The most vivid memory she had of the day he died was of Curio and Romeo.
She recalled other things of course.
The 9:00pm phone call the previous night, telling her that he was in the hospital.
In Intensive Care.
In a Coma.
She vaguely remembered the two hour drive to the hospital. Noting -- strangely enough -- that every overtaking lane along the two lane blacktop, was on an uphill slope. Feeling guilty that she hadn't been there.
The image of his body -- lying still and silent on the bed, an array of machinery performing the functions necessary to keep him alive -- was all she saw when she closed her eyes.
The respirator attached to the tube that jutted out of his throat, performing four artificial breaths to every one of hers, in an attempt to get oxygen into his blood. Heart monitors beeped furiously, an array of drip machines slowly fed a cocktail of drugs into his body. There were a couple of other machines that she couldn't identify also surrounding the bed.

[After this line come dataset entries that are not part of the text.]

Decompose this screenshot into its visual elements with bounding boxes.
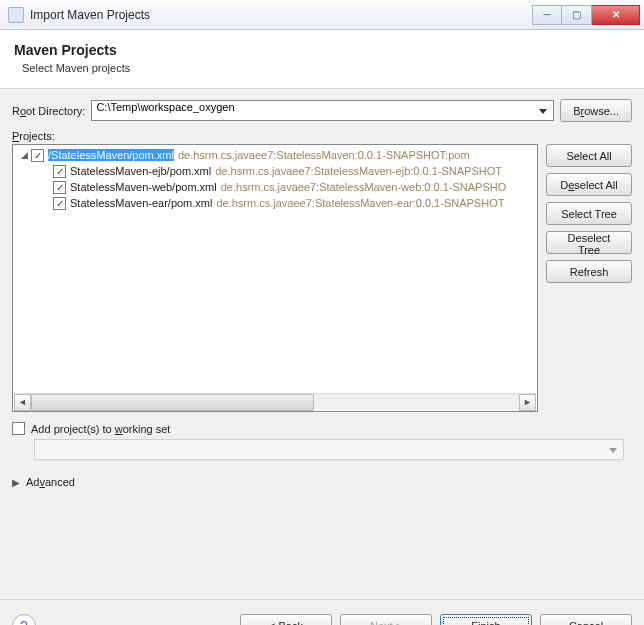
finish-button[interactable]: Finish [440, 614, 532, 625]
dialog-header: Maven Projects Select Maven projects [0, 30, 644, 89]
scroll-right-icon[interactable]: ► [519, 394, 536, 411]
tree-item-hint: de.hsrm.cs.javaee7:StatelessMaven:0.0.1-… [178, 149, 470, 161]
projects-label: Projects: [12, 130, 632, 142]
deselect-all-button[interactable]: Deselect All [546, 173, 632, 196]
tree-item-name: StatelessMaven-ejb/pom.xml [70, 165, 211, 177]
page-subtitle: Select Maven projects [14, 62, 630, 74]
expander-icon[interactable]: ◢ [19, 150, 29, 160]
tree-row[interactable]: StatelessMaven-web/pom.xml de.hsrm.cs.ja… [13, 179, 537, 195]
working-set-checkbox[interactable] [12, 422, 25, 435]
advanced-label: Advanced [26, 476, 75, 488]
scroll-left-icon[interactable]: ◄ [14, 394, 31, 411]
next-button: Next > [340, 614, 432, 625]
tree-checkbox[interactable] [53, 165, 66, 178]
tree-row[interactable]: StatelessMaven-ear/pom.xml de.hsrm.cs.ja… [13, 195, 537, 211]
advanced-toggle[interactable]: ▶ Advanced [12, 476, 632, 488]
root-directory-input[interactable]: C:\Temp\workspace_oxygen [91, 100, 554, 121]
tree-item-name: /StatelessMaven/pom.xml [48, 149, 174, 161]
tree-row[interactable]: ◢ /StatelessMaven/pom.xml de.hsrm.cs.jav… [13, 147, 537, 163]
deselect-tree-button[interactable]: Deselect Tree [546, 231, 632, 254]
refresh-button[interactable]: Refresh [546, 260, 632, 283]
back-button[interactable]: < Back [240, 614, 332, 625]
projects-area: ◢ /StatelessMaven/pom.xml de.hsrm.cs.jav… [12, 144, 632, 412]
select-all-button[interactable]: Select All [546, 144, 632, 167]
tree-checkbox[interactable] [31, 149, 44, 162]
minimize-button[interactable]: ─ [532, 5, 562, 25]
root-directory-row: Root Directory: C:\Temp\workspace_oxygen… [12, 99, 632, 122]
working-set-label: Add project(s) to working set [31, 423, 170, 435]
maximize-button[interactable]: ▢ [562, 5, 592, 25]
tree-item-hint: de.hsrm.cs.javaee7:StatelessMaven-ejb:0.… [215, 165, 502, 177]
tree-item-name: StatelessMaven-web/pom.xml [70, 181, 217, 193]
scrollbar-thumb[interactable] [31, 394, 314, 411]
working-set-row: Add project(s) to working set [12, 422, 632, 435]
select-tree-button[interactable]: Select Tree [546, 202, 632, 225]
browse-button[interactable]: Browse... [560, 99, 632, 122]
page-title: Maven Projects [14, 42, 630, 58]
main-content: Root Directory: C:\Temp\workspace_oxygen… [0, 89, 644, 599]
dialog-footer: ? < Back Next > Finish Cancel [0, 599, 644, 625]
root-directory-label: Root Directory: [12, 105, 85, 117]
projects-tree[interactable]: ◢ /StatelessMaven/pom.xml de.hsrm.cs.jav… [12, 144, 538, 412]
tree-side-buttons: Select All Deselect All Select Tree Dese… [546, 144, 632, 412]
title-bar: Import Maven Projects ─ ▢ ✕ [0, 0, 644, 30]
tree-checkbox[interactable] [53, 181, 66, 194]
working-set-select[interactable] [34, 439, 624, 460]
tree-item-name: StatelessMaven-ear/pom.xml [70, 197, 212, 209]
close-button[interactable]: ✕ [592, 5, 640, 25]
chevron-right-icon: ▶ [12, 477, 20, 488]
tree-item-hint: de.hsrm.cs.javaee7:StatelessMaven-web:0.… [221, 181, 507, 193]
tree-item-hint: de.hsrm.cs.javaee7:StatelessMaven-ear:0.… [216, 197, 504, 209]
horizontal-scrollbar[interactable]: ◄ ► [14, 393, 536, 410]
help-icon[interactable]: ? [12, 614, 36, 626]
window-controls: ─ ▢ ✕ [532, 5, 640, 25]
app-icon [8, 7, 24, 23]
tree-checkbox[interactable] [53, 197, 66, 210]
window-title: Import Maven Projects [30, 8, 532, 22]
cancel-button[interactable]: Cancel [540, 614, 632, 625]
tree-row[interactable]: StatelessMaven-ejb/pom.xml de.hsrm.cs.ja… [13, 163, 537, 179]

After a few minutes spent talking meaningless babble to him -- hoping for some sign of response -- she grilled the nurses.
Later that morning she woke with Curio curled up on her hip, and Romeo curled up on her chest, licking her face. The majority of the rest of the day was unremarkable. That is to say that she couldn't remember any of it. Not until she got the call from the hospital.
He wasn't expected to survive the night.
Now she sits alone, the flicker of a single candle the only illumination in the room.
She is numb.
She worries about that. Shouldn't she be feeling something? She'd felt shaky and off balance for the 24 hours leading up to his death. But the only thing she's felt since, is numb.
Perhaps part of the trouble she is having accepting this, is that it wasn't something she'd prepared herself for.
She'd prepared herself for the eventuality that one day they wouldn't return. That one day Gunn, or Wesley, or Angel would bite off more than they could chew, and end up as 'kibble and bits'. Or maybe that Angel would get staked, Wesley or Gunn shot. Hell, even that they'd end up dying in a car accident.
She hadn't prepared herself for his body just giving up.
After suffering a chest infection, they'd finally managed to get him to a hospital. He'd immediately been put into intensive care as he'd begun to have increasing difficulty breathing. Then he'd been unable to exhale -- been unable to rid his body of carbon dioxide -- which had caused his blood to turn acidic.
In the six hours it took the staff to get an airway into him -- eventually having to do a tracheotomy when conventional intubation failed -- his lungs collapsed, and the acidic blood had caused his kidneys and liver to fail.
By the time she reached his bedside he'd been put on dialysis to clean and filter his blood, his heart was pumping three times more blood per minute than was normal -- not allowing the oxygen carried by the blood to be absorbed by his cells.
Finally his heart had worn out, and given up.
Numb. That was all she felt.
Shouldn't she feel more?
He was gone.
When they'd first met he was the outsider. After their inital awkwardness however, they'd gotten close. He'd supported her. Taught her. Most of all, he'd been her friend.
A soft noise behind her alerts her to a presence. She turns to see Angel silently regarding her. He doesn't speak. He doesn't have to. Right now it's enough that he's here. That she isn't numb alone.
She turns back to stare at the flickering candlelight. With a sudden movement she leans forward. One breath and the flame -- like the life of Wesley Wyndam-Pryce -- is extinguished.